Genre Chick Interview: Stephan Pastis

Who wouldn’t want to know more about a man who visits you every day and hangs out in your kitchen? This month, I cozied happily up to Stephan Pastis, fellow Greek and supertalented creator of the irreverently hilarious comic strip Pearls Before Swine.

I had the hardest time trying to find a conference room in which to interview Stephan–it’s what I get for scheduling an interview on Monday morning. I finally found an empty closet with a phone jack in which to make my call. And I’m very glad I did; Stephan is just as cool as you’d imagine him to be. We talked about everything from Greek mafia hits to Garrison Keillor to Bucky Katt to Stanley Kubrick, and we decided exactly who Spartacus was.

And then I remembered to press record.

Warning: A few crocodiles were harmed during the recording of this interview. But it’s okay, because we un-died them afterwards.


Alethea Kontis: What’s the first thing that pops up when you press “play” on your iPod?

Stephan Pastis: It’s the Bob Dylan album Time Out of Mind. But if you go by which artist is the most played, it’s probably U2.

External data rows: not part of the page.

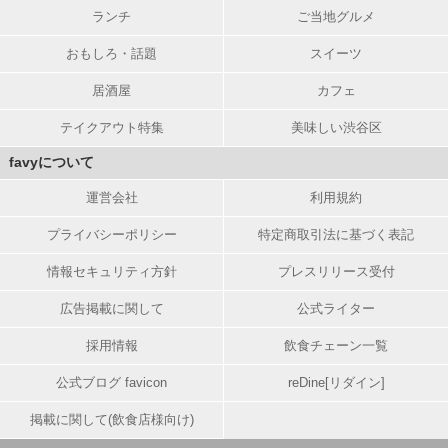
ランチ
ご当地グルメ
おもしろ・話題
スイーツ
居酒屋
カフェ
テイクアウト特集
美味しい渋谷区
favyについて
運営会社
利用規約
プライバシーポリシー
特定商取引法に基づく表記
情報セキュリティ方針
プレスリリース受付
広告掲載に関して
公式ライター
採用情報
飲食チェーン一覧
公式ブログ favicon
reDine[リダイン]
掲載に関して(飲食店様向け)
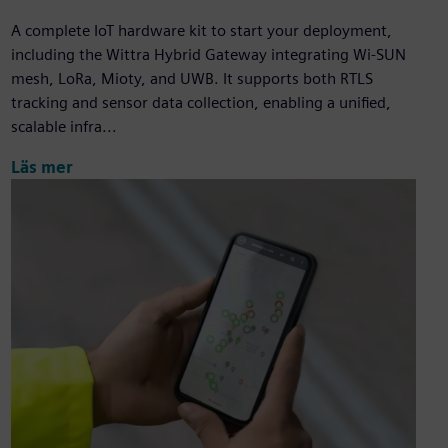
A complete IoT hardware kit to start your deployment,
including the Wittra Hybrid Gateway integrating Wi-SUN
mesh, LoRa, Mioty, and UWB. It supports both RTLS
tracking and sensor data collection, enabling a unified,
scalable infra...
Läs mer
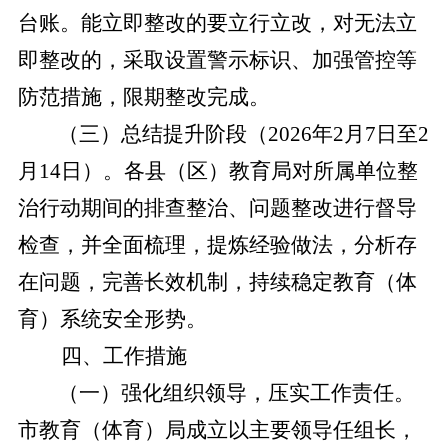
台账。能立即整改的要立行立改，对无法立
即整改的，采取设置警示标识、加强管控等
防范措施，限期整改完成。
（三）总结提升阶段（
2026年2月7日至2
月14日）。
各县（区）教育局对所属单位整
治行动期间的排查整治、问题整改进行督导
检查，并全面梳理，提炼经验做法，分析存
在问题，完善长效机制，持续稳定教育（体
育）系统安全形势。
四、工作措施
（一）强化组织领导，压实工作责任。
市教育（体育）局成立以主要领导任组长，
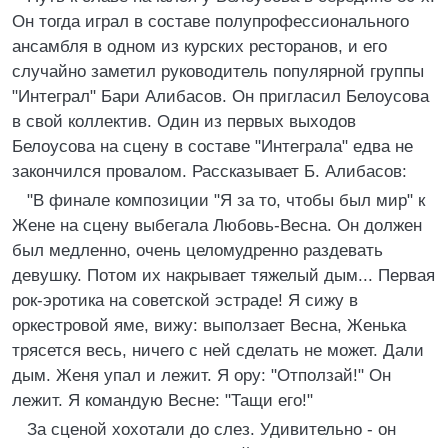
Он тогда играл в составе полупрофессионального
ансамбля в одном из курских ресторанов, и его
случайно заметил руководитель популярной группы
"Интеграл" Бари Алибасов. Он пригласил Белоусова
в свой коллектив. Один из первых выходов
Белоусова на сцену в составе "Интеграла" едва не
закончился провалом. Рассказывает Б. Алибасов:
"В финале композиции "Я за то, чтобы был мир" к
Жене на сцену выбегала Любовь-Весна. Он должен
был медленно, очень целомудренно раздевать
девушку. Потом их накрывает тяжелый дым... Первая
рок-эротика на советской эстраде! Я сижу в
оркестровой яме, вижу: выползает Весна, Женька
трясется весь, ничего с ней сделать не может. Дали
дым. Женя упал и лежит. Я ору: "Отползай!" Он
лежит. Я командую Весне: "Тащи его!"
За сценой хохотали до слез. Удивительно - он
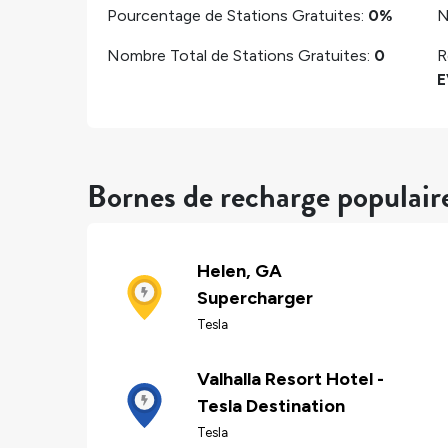
Pourcentage de Stations Gratuites:
0%
N
Nombre Total de Stations Gratuites:
0
R
E
Bornes de recharge populair
Helen, GA
Supercharger
Tesla
Valhalla Resort Hotel -
Tesla Destination
Tesla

AK: You’ve mentioned a passion for Hemingway in other interviews you’ve done–what are some of your other favorite contemporary authors?

SP: Historians like Robert Caro, Doris Kearns Goodwin, David McCullough…when I do find an author, I tend to pick up absolutely everything he or she has written and immerse myself in the author’s work. I just did that with Stanley Kubrick, actually–I watched something like 13 Stanley Kubrick films back to back.

This year, my goals are to read up on Roman history, Mayan history, Thomas Wolfe, William Faulkner, and I want to cover architecture. I know nothing about architecture.

AK: Is there a reason you don’t have characters named “Dog” and “Cat,” or did you make some sort of secret pact with Darby Conley?

SP: Dogs and cats are two animals that have been historically too covered on the comics page, so I have to sort of watch that. That said, I do have a new character who is a dog on a leash that I’m really warming up to, and in the next few months there will be a cat who is a very interesting character.

AK: When you sit down to write your strips, do you find that art imitates life, or that life imitates art?

SP: I do the strip in such a way that it’s not a one-to-one relationship. I don’t see something and it goes into the strip; I sort of let the subconscious run free and what comes out comes out. You know that zone you get in when you’re in the car on a six-hour drive, and suddenly you wonder where the last four hours went? That’s the zone I’m usually in when I’m writing. I make up these scenarios and put them down. Afterwards, things tend to happen in real life that seem to reflect that. And since I write the strip about eight months in advance, by the time it runs everybody thinks that I wrote it after the event…when it’s usually the other way around.

AK: Do you still have the cartoons you drew as a kid?

SP: I do. For some reason, most of those cartoons were based on television commercials.  There’s one in particular I remember about the Fruit of the Loom dying in the hamper.

AK: Does picture book star Danny Donkey have a publisher yet?

SP: That would be great, wouldn’t it? People have asked me about that one, and if there would be an Angry Bob book. They couldn’t be by me, of course–they would have to be by Rat. Maybe I’ll compile “Rat’s Complete Writings” someday.

AK: How many times has Crocodile Bob died?

SP: Well, Angry Bob has died 19 times. I know that because there are nineteen strips–they are all numbered. I call them “Author One” and “Author Two.” I think the last one is “Author Nineteen.” The Crocs, oh boy, that’s a harder question. I don’t track them and I should. There have probably been about 50 to 60 croc deaths. They’ve died an awful lot. I know Larry died a few times, too. I just conveniently keep going. I don’t even bother to un-die them. I make no pretense about having any sort of continuity in my strip.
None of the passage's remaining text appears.